EXERCISE AIM - Only one stretch of the listing below is wanted. Begin at the line that has "Volver a la rutina tras la pandemia", stop after the line that has "La [no] importancia del Desayuno", and repeat every line in between exactly.

INPUT -
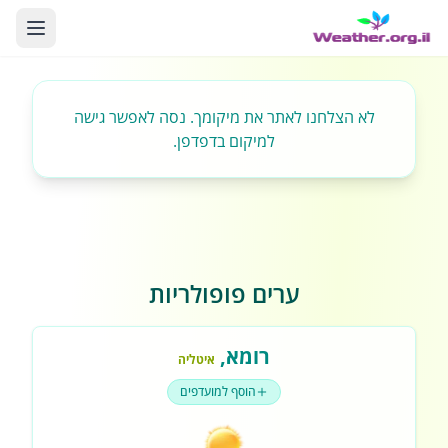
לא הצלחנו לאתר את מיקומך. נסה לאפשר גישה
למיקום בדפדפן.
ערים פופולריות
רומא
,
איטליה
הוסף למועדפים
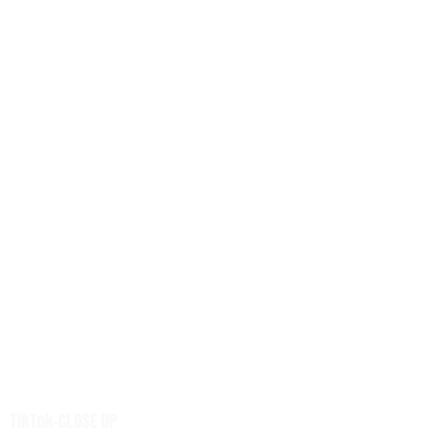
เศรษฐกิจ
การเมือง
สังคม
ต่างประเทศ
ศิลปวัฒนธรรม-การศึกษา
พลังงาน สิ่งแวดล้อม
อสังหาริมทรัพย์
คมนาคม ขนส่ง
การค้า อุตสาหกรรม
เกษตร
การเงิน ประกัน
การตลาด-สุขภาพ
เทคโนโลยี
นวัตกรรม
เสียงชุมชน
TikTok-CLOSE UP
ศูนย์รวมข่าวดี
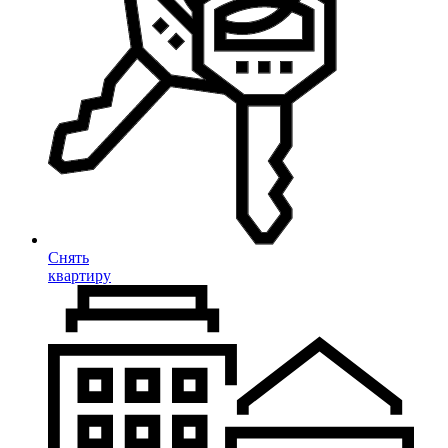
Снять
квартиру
--
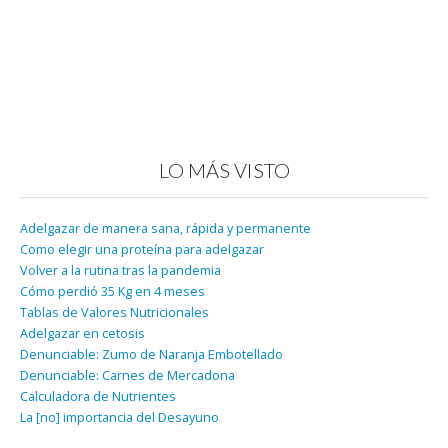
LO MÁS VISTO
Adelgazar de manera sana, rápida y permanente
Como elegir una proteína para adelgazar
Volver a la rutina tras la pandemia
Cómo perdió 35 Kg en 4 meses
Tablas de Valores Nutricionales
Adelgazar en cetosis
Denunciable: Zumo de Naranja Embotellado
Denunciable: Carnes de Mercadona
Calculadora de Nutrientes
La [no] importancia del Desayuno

EXPECTED ANSWER -
Volver a la rutina tras la pandemia
Cómo perdió 35 Kg en 4 meses
Tablas de Valores Nutricionales
Adelgazar en cetosis
Denunciable: Zumo de Naranja Embotellado
Denunciable: Carnes de Mercadona
Calculadora de Nutrientes
La [no] importancia del Desayuno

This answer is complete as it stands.